Introduction to Keithley Sourcemeter 2400 Series Four-Wire Test Method Program

As a product of Tektronix, Keithley Sourcemeter is as famous as Tektronix oscilloscopes. However, some users found that errors were introduced by resistors when using Keithley's source meter multimeter, so how to eliminate them? Today Antai Testing will introduce to you the four-wire testing method. The four-wire test method is by far the best test solution for eliminating (or minimizing) errors introduced by lead resistance.

Two-wire measurement method:

Traditional resistance measurement usually uses a two-wire measurement method, such as our most commonly used handheld multimeter. When measuring, you only need to point the red and black test leads on the left and right ends of the resistance to be measured, and the multimeter will automatically add an excitation current or voltage (the automatic excitation size is related to the selected gear, and the excitation size in the multimeter cannot be adjusted). While adding excitation voltage, test the current at both ends of the device under test; or while adding excitation current, test the voltage at both ends of the device under test. Then obtain the resistance value through Ohm's law R=U/I. As shown in Figure 1,

in:

I is the excitation current (test current)

VM is the voltage measured by the multimeter

RLEAD is the lead resistance

R is the measured resistance

HI and LO are the output and input terminals of the multimeter.

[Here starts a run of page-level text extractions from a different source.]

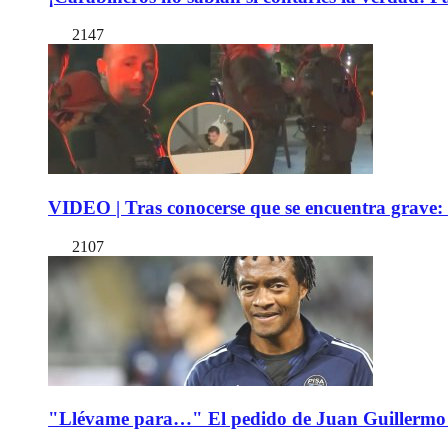
2147
VIDEO | Tras conocerse que se encuentra grave: 
2107
"Llévame para…" El pedido de Juan Guillermo 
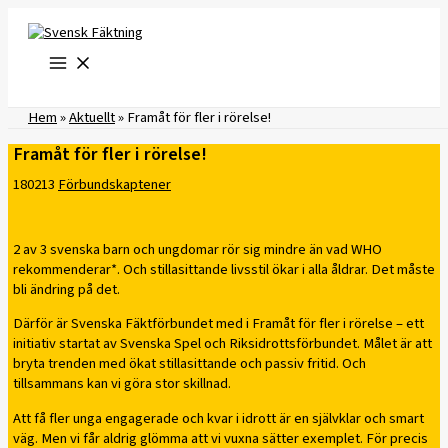
Hoppa
till
innehåll
Hem
»
Aktuellt
»
Framåt för fler i rörelse!
Framåt för fler i rörelse!
180213
Förbundskaptener
2 av 3 svenska barn och ungdomar rör sig mindre än vad WHO
rekommenderar*. Och stillasittande livsstil ökar i alla åldrar. Det måste
bli ändring på det.
Därför är Svenska Fäktförbundet med i Framåt för fler i rörelse – ett
initiativ startat av Svenska Spel och Riksidrottsförbundet. Målet är att
bryta trenden med ökat stillasittande och passiv fritid. Och
tillsammans kan vi göra stor skillnad.
Att få fler unga engagerade och kvar i idrott är en självklar och smart
väg. Men vi får aldrig glömma att vi vuxna sätter exemplet. För precis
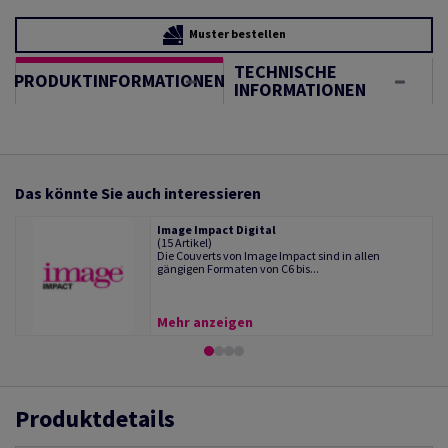
Muster bestellen
TECHNISCHE
PRODUKTINFORMATIONEN
INFORMATIONEN
Das könnte Sie auch interessieren
Image Impact Digital
(15 Artikel)
Die Couverts von Image Impact sind in allen
gängigen Formaten von C6 bis...
Mehr anzeigen
Produktdetails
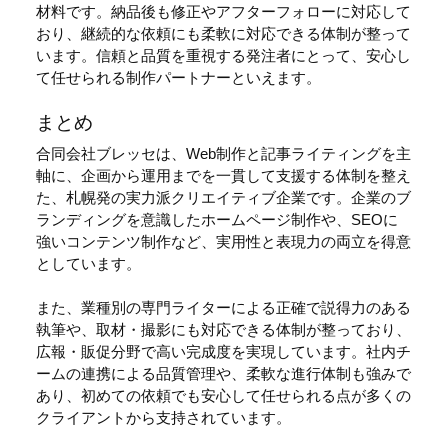
材料です。納品後も修正やアフターフォローに対応して
おり、継続的な依頼にも柔軟に対応できる体制が整って
います。信頼と品質を重視する発注者にとって、安心し
て任せられる制作パートナーといえます。
まとめ
合同会社ブレッセは、Web制作と記事ライティングを主
軸に、企画から運用までを一貫して支援する体制を整え
た、札幌発の実力派クリエイティブ企業です。企業のブ
ランディングを意識したホームページ制作や、SEOに
強いコンテンツ制作など、実用性と表現力の両立を得意
としています。
また、業種別の専門ライターによる正確で説得力のある
執筆や、取材・撮影にも対応できる体制が整っており、
広報・販促分野で高い完成度を実現しています。社内チ
ームの連携による品質管理や、柔軟な進行体制も強みで
あり、初めての依頼でも安心して任せられる点が多くの
クライアントから支持されています。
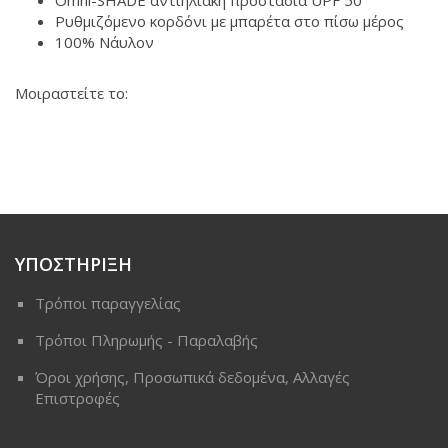
Ρυθμιζόμενο κορδόνι με μπαρέτα στο πίσω μέρος
100% Νάυλον
Μοιραστείτε το:
ΥΠΟΣΤΗΡΙΞΗ
Τρόποι παραγγελίας
Τρόποι Πληρωμής - Παραλαβής
Όροι χρήσης, Προσωπικά δεδομένα, Αλλαγές
Επιστροφές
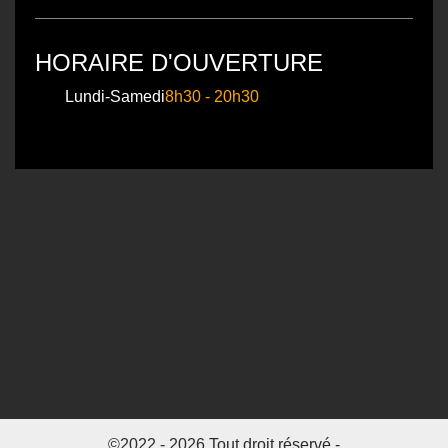
HORAIRE D'OUVERTURE
Lundi-Samedi
8h30 - 20h30
©2022 - 2026 Tout droit réservé -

The measurement result is R=VM/I. From the working circuit diagram in Figure 1, we can know that this test result actually contains two parts: the measured resistance R and the two lead resistances 2*RLEAD. Typical lead resistance values ​​are roughly 1 milliohm to 10 milliohms. Of course, when the resistance of the measured resistor is large, the influence of the lead resistance can be ignored; but when the measured resistance is small or the test accuracy is required, At higher values, the additional error source of lead resistance cannot be ignored.

Rel options:

Some new handheld multimeters on the market are designed with a rel option (desktop multimeters generally have it), such as Keithley's desktop multimeter. Its working principle is: before testing and measuring, short-circuit the red and black test leads to obtain the lead resistance value and Record this data, and directly subtract the recorded lead resistance value from the resistance value measured later. Use this mathematical method to reduce errors and improve measurement accuracy. The result is: R=(VM/I) -2*RLEAD. Under normal circumstances, this measurement method is simple and easy to use, and its accuracy is higher than the two-wire measurement method. However, during the actual measurement process, the lead resistance RLEAD is not a constant value, and the resistance value will also change as the temperature environment changes. In the mathematical calculation process of the Rel function, the lead resistance at the moment when the rel option is pressed is brought into the calculation. If the tester has higher requirements for test measurement accuracy, it is recommended to use the four-wire method for measurement.

Four-wire test method:

The four-wire test method is by far the best test solution for eliminating (or minimizing) errors introduced by lead resistance. The principle is: add a set of sampling leads on the basis of the two-wire method, and use the test results of the sampling leads to replace the measurement results of the test leads for calculation, thereby obtaining a more accurate resistance value. as shown in picture 2,

in:

I is the excitation current

VM is the voltage measured by the multimeter

RLEAD is the lead resistance

R is the measured resistance

Source HI and source LO are the output excitation current terminals of the multimeter.

Sampling HI and sampling LO are the sampling leads, which is the input voltage VM terminal.

During the entire test process, there was no voltage drop on the sampling lead, so the lead resistance 2*RLEAD did not affect the test. The measured voltage VM is basically the same as the actual voltage on the measured resistor R, that is, the measurement result is still R=VM/I. Although there is still a tiny current flowing through the sampling lead, it can be ignored in actual measurements. Compared with the two-wire testing method, the resistance value measured by the four-wire testing method does not contain lead resistance, so the accuracy is higher than the two-wire testing method.

Take the Keithley 2400 series as an example: http://www.agitek.com.cn/chanpin-s-80-587.html

Keithley 2400 series

Keithley 2400 series

When using the two-wire test method, only the HI and LO terminals of the input need to be connected. As shown in Figure 3,

When using the four-wire test method, you need to connect the four input ports of HI, LO, Sense HI, and Sense LO (Sense HI and Sense LO are sampling lead interfaces). As shown in Figure 4

Special attention needs to be paid: the sampling lead terminals (Sense HI and Sense LO) should be as close as possible to both ends of the resistance being measured. The farther the distance, the more test lead resistance is introduced. As shown in Figure 5, there is still a long section of lead between the contact point of the sampling lead and the resistance being measured. This connection method will increase the error.

This method can be applied to Keithley 2001 series, Keithley 2002 series, Keithley 2010 series, DAQ6510, DMM6500 multimeter, Keithley 2100 series, Keithley 2110 series, Tektronix 4000 series, Keithley 2700 multimeter/data acquisition/switching system, etc.